Despite receiving only 50.39 percent of votes, Republicans won 10 of North Carolina’s 13 House seats in the 2018 election. This was unquestionably a consequence of gerrymandering, a practice that has been well-documented in the state. Republican lawmakers have even gone on-record admitting to having used “political data… to gain a partisan advantage.” Consequently, Republicans there hold a disproportionate amount of representation in Congress, and the state’s Democratic voters are severely underrepresented.
However, as evidenced by conditions in Massachusetts, problems with adequate representation are not limited to those implemented deliberately.
Last month, the Election Law Journal published an article highlighting a major problem with congressional districts. It concluded that, in the state of Massachusetts, "[t]hough there are more ways of building a valid districting plan than there are particles in the galaxy, every single one of them would produce a 9–0 Democratic delegation." Its authors had sought to investigate why, despite there being a fairly consistent 30-40% vote share for Republicans in statewide elections dating back to at least 2000, the state had not sent a single Republican to the House since 1994. They determined that it was not the result of any foul play, but rather a consequence of the fact that “Republican votes… are distributed so uniformly that they are locked out of the possibility of representation.”
In 2018, such disproportionate representation was not limited to the Bay State. In California and Maryland, for instance, Democrats won more seats than their vote share would suggest they ought to, while the same was true for Republicans in Texas and Ohio. When compared side-by-side with popular vote numbers, the difference is prominent. It is worth mentioning that these numbers are consistent with those expected by FairVote’s measure of partisanship in these states.

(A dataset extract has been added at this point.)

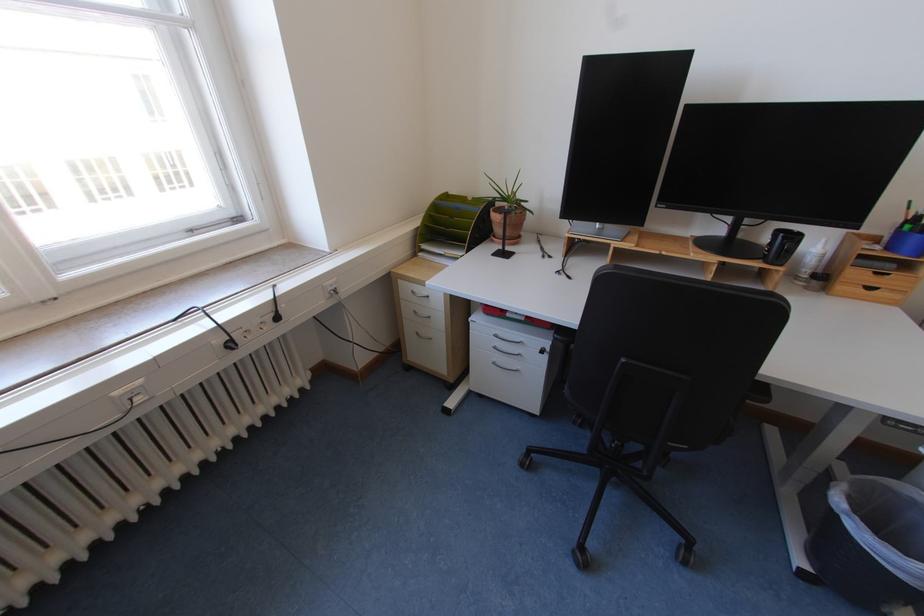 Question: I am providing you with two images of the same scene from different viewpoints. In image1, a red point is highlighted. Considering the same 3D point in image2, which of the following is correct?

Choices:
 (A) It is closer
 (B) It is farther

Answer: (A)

In cases of gerrymandering, it is true that redistricting can help to alleviate large disparities between vote shares and seats won, but redistricting cannot remedy the underlying issue. As evidenced by Massachusetts, sometimes populations are distributed in such a way that renders districts incapable of accounting for a particular group. In truth, a system of picking representatives in winner-take-all congressional districts is inherently incapable of providing Americans with accurate representation. Fortunately, it is not a problem that requires a constitutional amendment.
First introduced in 2017, the Fair Representation Act provides a solution which would allow for representation that better reflects the American people.

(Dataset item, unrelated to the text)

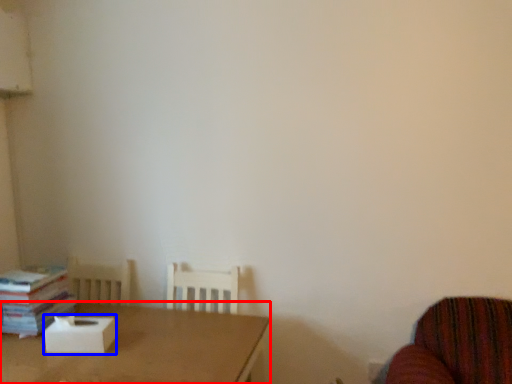 Question: Which point is closer to the camera, table (highlighted by a red box) or cardboard box (highlighted by a blue box)?

Choices:
 (A) table
 (B) cardboard box

Answer: (A)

In short, the legislation would institute ranked choice voting nationally for House members, and create multi-winner districts in all states with more than one representative. Voters who would otherwise be part of a political minority, under this plan, would have a real chance to elect their candidate, as the threshold for winning a seat in a multi-seat district would be lower than needed in single-winner districts. In states with five or fewer representatives, elections would occur statewide, while any with six or more would be divided into multiple districts with 3, 4, or 5 seats each. The thresholds for victory are shown below.
The Fair Representation Act would do all of this without changing the number of representatives per state. At the same time, it would keep district sizes manageable, and use ranked choice voting to best represent and reflect the will of the electorate. It is a necessary step, for if a government is to be truly representative of the people it governs, then it must reflect, with some proportionality, that body of people.
In 1789, Jefferson wrote that “no society can make a perpetual constitution, or even a perpetual law. The earth belongs always to the living generation.” He also wrote, in 1816, that “laws and institutions must go hand in hand with the progress of the human mind.” 100 years later, Louis Brandeis observed that, contrary to Jefferson’s belief, “the law has everywhere a tendency to lag behind the facts of life.”
If the earth belongs to the living, so too does the responsibility to not only recognize problems and changing conditions, but more importantly to rectify and adapt to them. And, when a solution presents itself, there can be little reason to maintain a system of representation that fails to accomplish its primary objective outside of what Oliver Wendell Holmes Jr. identified as “blind imitation of the past.”
The Fair Representation Act follows an American tradition of adaptation and evolution, and represents an important step towards repairing a broken system and fixing our democracy.